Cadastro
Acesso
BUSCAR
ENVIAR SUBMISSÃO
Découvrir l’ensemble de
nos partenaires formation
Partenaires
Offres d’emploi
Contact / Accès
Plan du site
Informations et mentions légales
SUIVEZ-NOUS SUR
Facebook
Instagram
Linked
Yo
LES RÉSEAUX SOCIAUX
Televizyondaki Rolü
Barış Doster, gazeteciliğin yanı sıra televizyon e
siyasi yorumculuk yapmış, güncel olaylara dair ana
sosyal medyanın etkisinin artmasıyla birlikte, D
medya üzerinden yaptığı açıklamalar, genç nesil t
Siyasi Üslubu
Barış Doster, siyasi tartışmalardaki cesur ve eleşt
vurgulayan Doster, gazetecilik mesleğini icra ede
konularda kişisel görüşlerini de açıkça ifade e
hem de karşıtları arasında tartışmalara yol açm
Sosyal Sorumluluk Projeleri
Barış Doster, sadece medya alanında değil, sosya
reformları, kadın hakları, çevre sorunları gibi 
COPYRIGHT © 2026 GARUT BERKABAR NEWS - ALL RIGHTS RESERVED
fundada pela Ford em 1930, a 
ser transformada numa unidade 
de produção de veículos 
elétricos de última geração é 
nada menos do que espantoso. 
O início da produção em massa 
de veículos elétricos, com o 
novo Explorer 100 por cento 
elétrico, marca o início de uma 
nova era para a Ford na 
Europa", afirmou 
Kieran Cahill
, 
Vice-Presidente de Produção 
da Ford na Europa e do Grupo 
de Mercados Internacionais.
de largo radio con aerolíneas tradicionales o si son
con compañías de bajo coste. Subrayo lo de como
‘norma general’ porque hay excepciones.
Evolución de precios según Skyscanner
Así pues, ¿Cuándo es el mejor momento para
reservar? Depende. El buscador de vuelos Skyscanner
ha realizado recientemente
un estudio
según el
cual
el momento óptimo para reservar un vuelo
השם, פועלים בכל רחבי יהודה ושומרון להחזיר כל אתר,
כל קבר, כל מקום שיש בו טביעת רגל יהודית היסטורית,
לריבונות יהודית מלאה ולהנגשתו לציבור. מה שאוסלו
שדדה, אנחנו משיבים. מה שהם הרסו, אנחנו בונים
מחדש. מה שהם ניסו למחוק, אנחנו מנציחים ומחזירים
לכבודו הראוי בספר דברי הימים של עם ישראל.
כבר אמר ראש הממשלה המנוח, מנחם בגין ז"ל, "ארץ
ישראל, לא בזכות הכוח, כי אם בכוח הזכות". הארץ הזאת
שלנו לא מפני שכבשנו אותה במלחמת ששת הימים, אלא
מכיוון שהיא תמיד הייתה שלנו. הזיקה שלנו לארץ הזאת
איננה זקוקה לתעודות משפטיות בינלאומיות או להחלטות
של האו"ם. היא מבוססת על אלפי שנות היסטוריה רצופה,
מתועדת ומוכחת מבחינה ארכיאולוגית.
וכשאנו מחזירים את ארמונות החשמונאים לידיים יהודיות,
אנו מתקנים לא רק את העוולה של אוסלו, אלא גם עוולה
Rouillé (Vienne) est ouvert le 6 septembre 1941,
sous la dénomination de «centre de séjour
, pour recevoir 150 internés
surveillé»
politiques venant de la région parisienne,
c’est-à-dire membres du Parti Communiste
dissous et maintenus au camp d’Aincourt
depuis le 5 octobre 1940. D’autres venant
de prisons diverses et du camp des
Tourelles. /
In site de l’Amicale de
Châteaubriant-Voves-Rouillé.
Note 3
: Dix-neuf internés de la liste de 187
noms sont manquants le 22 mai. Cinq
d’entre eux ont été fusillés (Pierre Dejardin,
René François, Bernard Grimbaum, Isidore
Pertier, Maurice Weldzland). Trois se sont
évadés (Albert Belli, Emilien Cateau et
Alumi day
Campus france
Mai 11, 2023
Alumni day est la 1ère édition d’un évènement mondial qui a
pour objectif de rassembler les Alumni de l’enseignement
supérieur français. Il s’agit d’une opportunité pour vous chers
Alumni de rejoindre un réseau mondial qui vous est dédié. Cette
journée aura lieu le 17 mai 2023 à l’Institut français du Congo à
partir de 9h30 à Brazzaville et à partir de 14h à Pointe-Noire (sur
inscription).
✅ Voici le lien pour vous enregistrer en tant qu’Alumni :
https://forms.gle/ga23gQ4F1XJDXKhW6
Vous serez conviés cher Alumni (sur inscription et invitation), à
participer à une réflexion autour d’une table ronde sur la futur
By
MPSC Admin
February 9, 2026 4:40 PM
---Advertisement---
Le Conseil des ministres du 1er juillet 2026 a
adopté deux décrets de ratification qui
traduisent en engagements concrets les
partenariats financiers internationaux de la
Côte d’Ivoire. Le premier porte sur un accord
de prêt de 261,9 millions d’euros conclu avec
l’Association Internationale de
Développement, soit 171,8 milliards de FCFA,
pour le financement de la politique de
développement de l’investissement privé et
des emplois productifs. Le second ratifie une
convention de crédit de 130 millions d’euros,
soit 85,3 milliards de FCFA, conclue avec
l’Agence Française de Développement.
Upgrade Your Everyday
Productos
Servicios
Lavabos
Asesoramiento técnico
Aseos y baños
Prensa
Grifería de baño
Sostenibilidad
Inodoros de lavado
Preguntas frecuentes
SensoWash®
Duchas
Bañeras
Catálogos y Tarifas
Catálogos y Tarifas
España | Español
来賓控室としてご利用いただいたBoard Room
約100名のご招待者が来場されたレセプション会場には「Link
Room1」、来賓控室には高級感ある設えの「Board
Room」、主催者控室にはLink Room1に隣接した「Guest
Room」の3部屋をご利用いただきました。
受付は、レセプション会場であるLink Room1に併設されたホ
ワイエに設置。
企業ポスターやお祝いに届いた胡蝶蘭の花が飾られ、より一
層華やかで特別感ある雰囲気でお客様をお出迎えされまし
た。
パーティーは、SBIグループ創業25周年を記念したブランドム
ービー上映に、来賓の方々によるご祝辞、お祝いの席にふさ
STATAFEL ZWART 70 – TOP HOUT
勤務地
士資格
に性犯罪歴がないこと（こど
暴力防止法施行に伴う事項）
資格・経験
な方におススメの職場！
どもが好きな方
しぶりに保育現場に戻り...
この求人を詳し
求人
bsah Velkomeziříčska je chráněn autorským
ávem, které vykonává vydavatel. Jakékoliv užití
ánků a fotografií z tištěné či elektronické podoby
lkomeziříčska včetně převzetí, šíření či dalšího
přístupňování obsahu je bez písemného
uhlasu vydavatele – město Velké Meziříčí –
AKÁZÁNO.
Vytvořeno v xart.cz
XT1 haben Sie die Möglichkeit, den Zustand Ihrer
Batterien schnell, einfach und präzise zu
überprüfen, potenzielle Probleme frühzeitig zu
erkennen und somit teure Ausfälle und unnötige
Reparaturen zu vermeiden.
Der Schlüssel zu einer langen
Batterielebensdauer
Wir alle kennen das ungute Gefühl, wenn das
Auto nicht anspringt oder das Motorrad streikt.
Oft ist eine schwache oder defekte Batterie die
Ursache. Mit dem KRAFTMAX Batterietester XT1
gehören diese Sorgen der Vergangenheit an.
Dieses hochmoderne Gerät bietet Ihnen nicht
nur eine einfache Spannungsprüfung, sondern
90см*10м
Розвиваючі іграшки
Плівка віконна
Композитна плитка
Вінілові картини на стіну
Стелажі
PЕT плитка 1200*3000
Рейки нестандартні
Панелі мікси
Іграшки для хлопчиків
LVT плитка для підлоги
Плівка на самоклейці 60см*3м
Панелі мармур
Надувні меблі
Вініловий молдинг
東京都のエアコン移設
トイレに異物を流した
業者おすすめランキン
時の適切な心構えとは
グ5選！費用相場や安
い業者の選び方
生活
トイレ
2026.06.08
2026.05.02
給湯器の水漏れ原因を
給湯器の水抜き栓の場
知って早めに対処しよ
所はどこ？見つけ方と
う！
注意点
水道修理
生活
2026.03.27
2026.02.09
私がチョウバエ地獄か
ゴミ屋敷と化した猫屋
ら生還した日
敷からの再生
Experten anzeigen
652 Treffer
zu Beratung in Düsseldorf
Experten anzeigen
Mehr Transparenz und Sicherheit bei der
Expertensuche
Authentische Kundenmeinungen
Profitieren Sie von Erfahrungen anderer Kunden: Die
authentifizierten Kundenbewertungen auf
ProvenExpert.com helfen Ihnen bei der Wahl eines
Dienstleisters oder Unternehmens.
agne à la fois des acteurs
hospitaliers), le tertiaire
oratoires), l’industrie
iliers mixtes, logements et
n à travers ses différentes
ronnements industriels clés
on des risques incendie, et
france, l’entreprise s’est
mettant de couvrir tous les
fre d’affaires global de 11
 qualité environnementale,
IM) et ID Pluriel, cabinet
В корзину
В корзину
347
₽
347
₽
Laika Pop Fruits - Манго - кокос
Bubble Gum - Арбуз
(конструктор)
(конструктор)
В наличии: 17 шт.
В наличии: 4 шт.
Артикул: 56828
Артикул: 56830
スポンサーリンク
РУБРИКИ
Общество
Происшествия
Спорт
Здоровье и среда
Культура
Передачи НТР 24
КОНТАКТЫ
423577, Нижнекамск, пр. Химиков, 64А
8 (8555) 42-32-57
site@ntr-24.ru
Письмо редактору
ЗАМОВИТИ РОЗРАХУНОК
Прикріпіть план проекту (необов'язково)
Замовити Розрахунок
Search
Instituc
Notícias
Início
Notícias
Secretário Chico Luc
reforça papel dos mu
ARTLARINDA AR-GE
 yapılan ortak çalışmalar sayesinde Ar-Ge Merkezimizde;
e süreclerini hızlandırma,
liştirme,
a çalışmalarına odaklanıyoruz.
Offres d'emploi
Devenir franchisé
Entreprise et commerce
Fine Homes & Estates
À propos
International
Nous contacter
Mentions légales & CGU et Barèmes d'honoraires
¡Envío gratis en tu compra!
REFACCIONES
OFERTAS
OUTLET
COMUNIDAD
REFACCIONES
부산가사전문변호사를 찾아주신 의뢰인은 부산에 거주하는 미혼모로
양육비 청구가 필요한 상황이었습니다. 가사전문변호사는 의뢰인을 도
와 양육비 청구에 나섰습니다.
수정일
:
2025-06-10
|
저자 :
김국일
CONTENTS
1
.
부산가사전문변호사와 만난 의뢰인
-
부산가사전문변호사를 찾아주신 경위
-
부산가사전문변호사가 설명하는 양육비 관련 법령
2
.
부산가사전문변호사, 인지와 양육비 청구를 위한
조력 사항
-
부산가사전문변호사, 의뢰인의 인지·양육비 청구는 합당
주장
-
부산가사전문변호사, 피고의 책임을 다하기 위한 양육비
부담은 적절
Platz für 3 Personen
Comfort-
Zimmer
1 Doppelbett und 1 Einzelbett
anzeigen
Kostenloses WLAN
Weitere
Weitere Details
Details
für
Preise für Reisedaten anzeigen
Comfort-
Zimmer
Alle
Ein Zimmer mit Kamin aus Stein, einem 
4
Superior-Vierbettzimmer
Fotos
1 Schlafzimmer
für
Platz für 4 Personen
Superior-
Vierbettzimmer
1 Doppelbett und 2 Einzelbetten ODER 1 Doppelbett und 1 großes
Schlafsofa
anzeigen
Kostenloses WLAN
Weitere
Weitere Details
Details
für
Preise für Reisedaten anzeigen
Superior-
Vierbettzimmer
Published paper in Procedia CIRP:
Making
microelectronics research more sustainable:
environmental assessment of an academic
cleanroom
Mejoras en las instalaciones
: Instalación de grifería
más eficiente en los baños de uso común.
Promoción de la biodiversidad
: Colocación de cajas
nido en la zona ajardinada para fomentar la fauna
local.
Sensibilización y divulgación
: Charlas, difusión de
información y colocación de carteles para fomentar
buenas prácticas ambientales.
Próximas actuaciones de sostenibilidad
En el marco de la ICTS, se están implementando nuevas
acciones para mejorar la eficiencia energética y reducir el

**Work order:**
Filter the lines above, keeping each one that contains the string "Ford".

**Expected answer:**
fundada pela Ford em 1930, a 
nova era para a Ford na 
da Ford na Europa e do Grupo 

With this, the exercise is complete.